Próbki z okolicznych gospodarstw zostały wysłane do Państwowego Instytutu Weterynaryjnego w Puławach, gdzie nie stwierdzono nowych zachorowań. Sytuacja może się jeszcze zmienić, bo wirus ptasiej grypy w temperaturze około zera stopni może przeżyć nawet 30 dni.
Od końca grudnia minionego roku w kraju obowiązuje rozporządzenie ministra rolnictwa i rozwoju wsi dotyczące bioasekuracji. Dziś wojewoda Artur Chojecki, w związku z wystąpieniem wirusa H5N8 w regionie, określił m.in. wytyczne dotyczące hodowli drobiu w zagrożonym rejonie. Najważniejsze zapisy dotyczą trzymania drobiu w zamknięciu i nie pojenie go wodą, do której dostęp mają dziko żyjące ptaki, odpowiedzialne za roznoszenie wirusa.
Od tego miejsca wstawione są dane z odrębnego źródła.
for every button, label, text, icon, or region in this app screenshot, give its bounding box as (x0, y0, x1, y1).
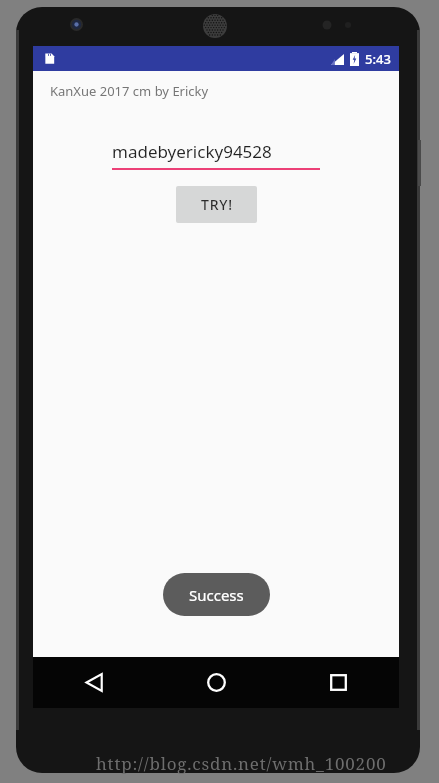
button[interactable]: TRY! (176, 186, 257, 223)
staticText: TRY! (201, 195, 233, 214)
staticText: Success (189, 585, 244, 605)
button[interactable]: Back (33, 657, 155, 708)
staticText: 5:43 (365, 50, 391, 68)
button[interactable]: Recent apps (277, 657, 399, 708)
button[interactable]: Home (155, 657, 277, 708)
staticText: madebyericky94528 (112, 140, 272, 163)
staticText: http://blog.csdn.net/wmh_100200 (96, 752, 387, 775)
button[interactable]: madebyericky94528 (112, 140, 320, 170)
staticText: KanXue 2017 cm by Ericky (50, 82, 209, 100)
Z danych powiatowego lekarza weterynarii wynika, że tylko w powiecie olsztyńskim jest około tysiąca małych producentów drobiu.
Teren wokół gospodarstwa, w którym wykryto ptasią grypę jest zabezpieczony i dezynfekowany. Wyznaczono 10-kilometrową strefę zagrożenia i 3-kilometrową strefę zapowietrzenia. Cały czas kontrolowani są pobliscy hodowcy, którzy w przypadku nieprzestrzegania zakazów mają być karani grzywnami – od 2 do nawet 8 tysięcy złotych.